Article 10(3) of ICESCR provides: “young persons should be protected from economic and social exploitation.”

Article 5 of ACHPR says: “all forms of exploitation shall be prohibited.”

Article 9 of International Covenant on Economic, Social and Cultural Rights[“ICESCR”] provides: “The States Parties to the present Covenant recognize the right of everyone to social security, including social insurance.”
Article of the Minimum Wage-Fixing Machinery Convention requires the Govt to adopt measures to fix statutory minimum rates of wages.
Article 11(1) of International Covenant on Economic, Social and Cultural Rights [“ICESCR”] states: “the States Parties to the present Covenant recognize the right of everyone to an adequate standard of living for himself and his family, including adequate food,clothing and housing, and to the continuous improvement of living conditions.”

Article 28 of ICESCR provides: “The provisions of the present Covenant shall extend to all parts of federal States without any limitations or exceptions.”

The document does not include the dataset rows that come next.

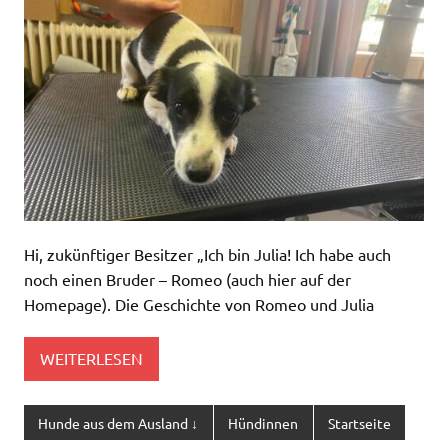
Hi, zukünftiger Besitzer „Ich bin Julia! Ich habe auch
noch einen Bruder – Romeo (auch hier auf der
Homepage). Die Geschichte von Romeo und Julia
WEITERLESEN
Hunde aus dem Ausland ↓
Hündinnen
Startseite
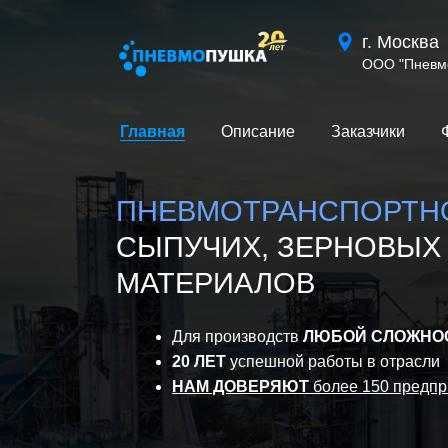
г. Москва
ООО "Пневм
Главная
⠀⠀⠀
Описание
⠀⠀⠀
Заказчики
⠀⠀⠀
ПНЕВМОТРАНСПОРТ
СЫПУЧИХ, ЗЕРНОВЫХ
МАТЕРИАЛОВ
Для производств
ЛЮБОЙ СЛОЖНО
20 ЛЕТ
успешной работы в отрасли
НАМ ДОВЕРЯЮТ
более 150 предпри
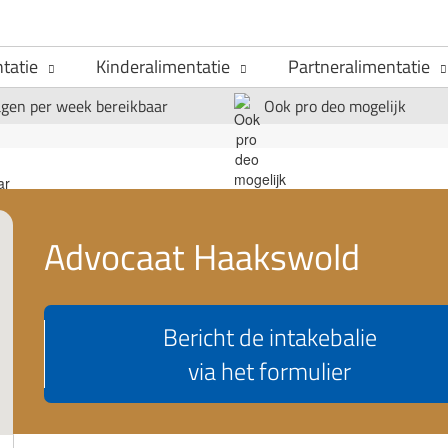
tatie
Kinderalimentatie
Partneralimentatie
agen per week bereikbaar
Ook pro deo mogelijk
Advocaat Haakswold
Bericht de intakebalie
via het formulier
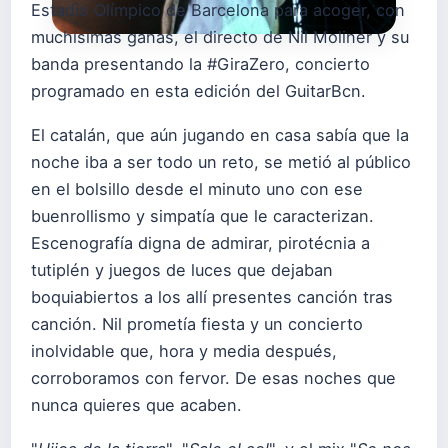
Estadio Olímpico de Barcelona para acoger, con
muchísimas ganas, el directo de Nil Moliner y su
banda presentando la #GiraZero, concierto
programado en esta edición del GuitarBcn.
El catalán, que aún jugando en casa sabía que la
noche iba a ser todo un reto, se metió al público
en el bolsillo desde el minuto uno con ese
buenrollismo y simpatía que le caracterizan.
Escenografía digna de admirar, pirotécnia a
tutiplén y juegos de luces que dejaban
boquiabiertos a los allí presentes canción tras
canción. Nil prometía fiesta y un concierto
inolvidable que, hora y media después,
corroboramos con fervor. De esas noches que
nunca quieres que acaben.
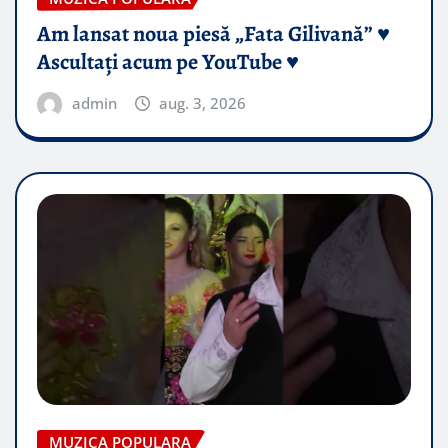
Am lansat noua piesă „Fata Gilivană” ♥️
Ascultați acum pe YouTube ♥️
admin
aug. 3, 2026
MUZICA POPULARA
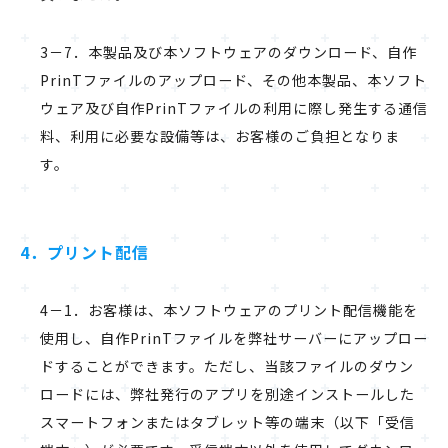
3－7．本製品及び本ソフトウェアのダウンロード、自作
PrinTファイルのアップロード、その他本製品、本ソフト
ウェア及び自作PrinTファイルの利用に際し発生する通信
料、利用に必要な設備等は、お客様のご負担となりま
す。
4．プリント配信
4－1．お客様は、本ソフトウェアのプリント配信機能を
使用し、自作PrinTファイルを弊社サーバーにアップロー
ドすることができます。ただし、当該ファイルのダウン
ロードには、弊社発行のアプリを別途インストールした
スマートフォンまたはタブレット等の端末（以下「受信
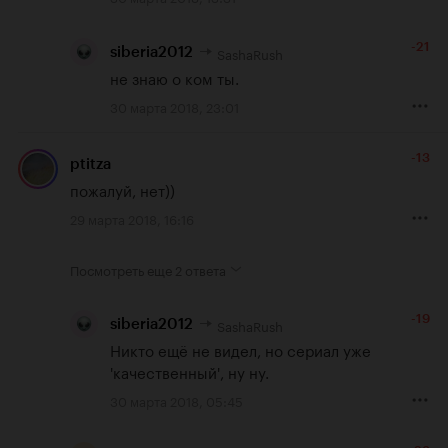
-21
SashaRush
siberia2012
не знаю о ком ты.
30 марта 2018, 23:01
-13
ptitza
пожалуй, нет))
29 марта 2018, 16:16
Посмотреть еще
2 ответа
-19
SashaRush
siberia2012
Никто ещё не видел, но сериал уже 
'качественный', ну ну.
30 марта 2018, 05:45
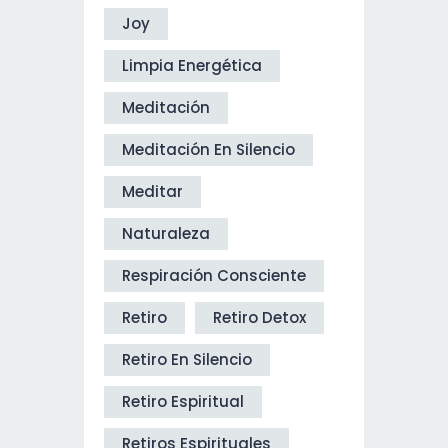
Joy
Limpia Energética
Meditación
Meditación En Silencio
Meditar
Naturaleza
Respiración Consciente
Retiro
Retiro Detox
Retiro En Silencio
Retiro Espiritual
Retiros Espirituales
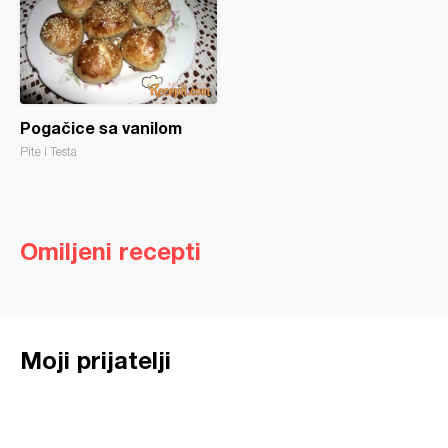
Pogačice sa vanilom
Pite i Testa
Omiljeni recepti
Moji prijatelji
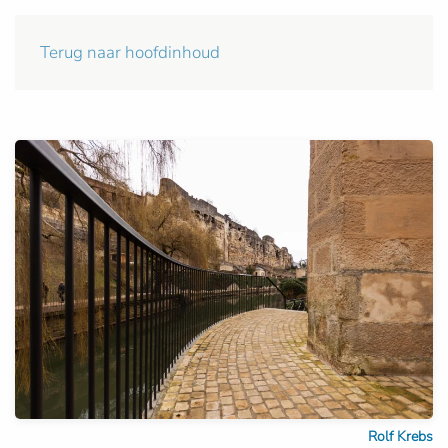
Terug naar hoofdinhoud
Rolf Krebs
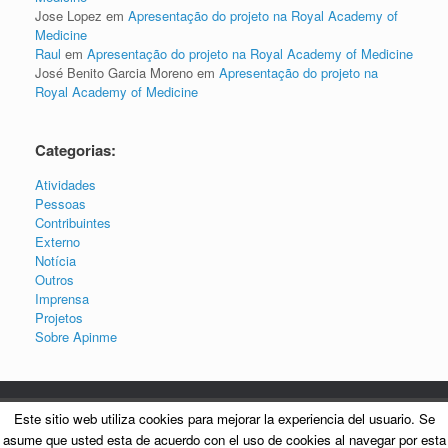
Jose Lopez
em
Apresentação do projeto na Royal Academy of
Medicine
Raul
em
Apresentação do projeto na Royal Academy of Medicine
José Benito Garcia Moreno
em
Apresentação do projeto na
Royal Academy of Medicine
Categorias:
Atividades
Pessoas
Contribuintes
Externo
Notícia
Outros
Imprensa
Projetos
Sobre Apinme
Este sitio web utiliza cookies para mejorar la experiencia del usuario. Se
asume que usted esta de acuerdo con el uso de cookies al navegar por esta
Copyright © 2015 - APINME: Associação para a Investigação para a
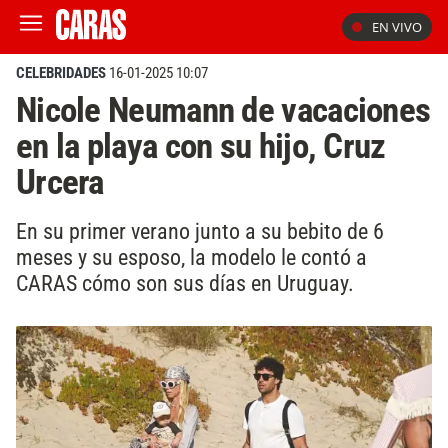
EN VIVO
CELEBRIDADES
16-01-2025 10:07
Nicole Neumann de vacaciones
en la playa con su hijo, Cruz
Urcera
En su primer verano junto a su bebito de 6
meses y su esposo, la modelo le contó a
CARAS cómo son sus días en Uruguay.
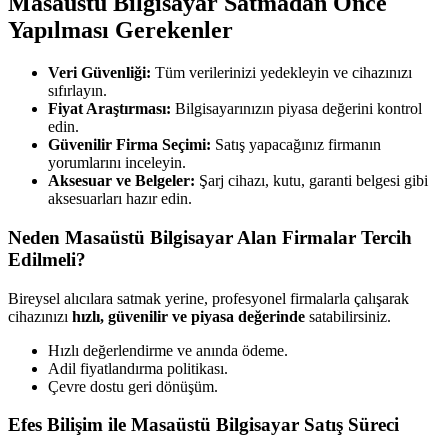
Masaüstü Bilgisayar Satmadan Önce
Yapılması Gerekenler
Veri Güvenliği:
Tüm verilerinizi yedekleyin ve cihazınızı
sıfırlayın.
Fiyat Araştırması:
Bilgisayarınızın piyasa değerini kontrol
edin.
Güvenilir Firma Seçimi:
Satış yapacağınız firmanın
yorumlarını inceleyin.
Aksesuar ve Belgeler:
Şarj cihazı, kutu, garanti belgesi gibi
aksesuarları hazır edin.
Neden Masaüstü Bilgisayar Alan Firmalar Tercih
Edilmeli?
Bireysel alıcılara satmak yerine, profesyonel firmalarla çalışarak
cihazınızı
hızlı, güvenilir ve piyasa değerinde
satabilirsiniz.
Hızlı değerlendirme ve anında ödeme.
Adil fiyatlandırma politikası.
Çevre dostu geri dönüşüm.
Efes Bilişim ile Masaüstü Bilgisayar Satış Süreci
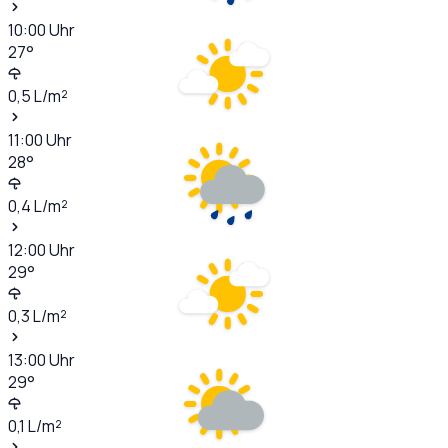
10:00
Uhr
27
°
0,5
L/m²
11:00
Uhr
28
°
0,4
L/m²
12:00
Uhr
29
°
0,3
L/m²
13:00
Uhr
29
°
0,1
L/m²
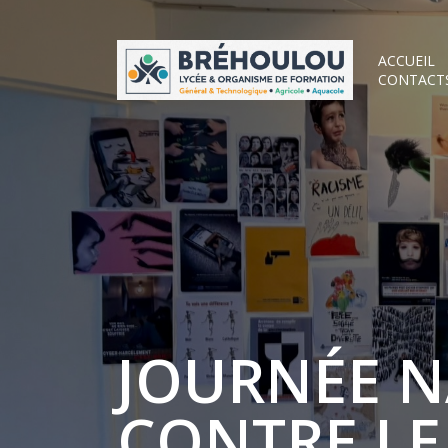
ACCUEIL
CONTACT
JOURNÉE N
CONTRE L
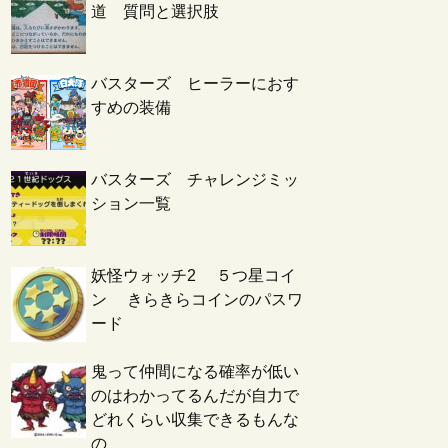
道 質問と選択肢
バスターズ ヒーラーにおす
すめの装備
バスターズ チャレンジミッ
ション一覧
妖怪ウォッチ2 ５つ星コイ
ン きらきらコインのパスワ
ード
鬼って仲間になる確率が低い
のはわかってるんだが自力で
どれくらい収集できるもんな
の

Article (3)(a) of International Covenant on Civil and Political Rights [“ICCPR”] says: “no one shall be required to perform forced or compulsory labour.”

Article 7(4) of United Nations Convention against Corruption [“UNCAC”] requires State parties to establish measures and systems requiring public officials to disclose to appropriate authorities their outside employment or activities, or investments and substantial gifts, that conflict with official Government duties and responsibilities and from which a conflict of interest may result with respect to their functions as public officials. This conflict of interest rule applies to public officials on the taxpayers’ public pay roll, but at the same are shareholders, beneficiaries and directors in companies in the private sector, allegedly with low productivity and paying extremely low wages to their workers.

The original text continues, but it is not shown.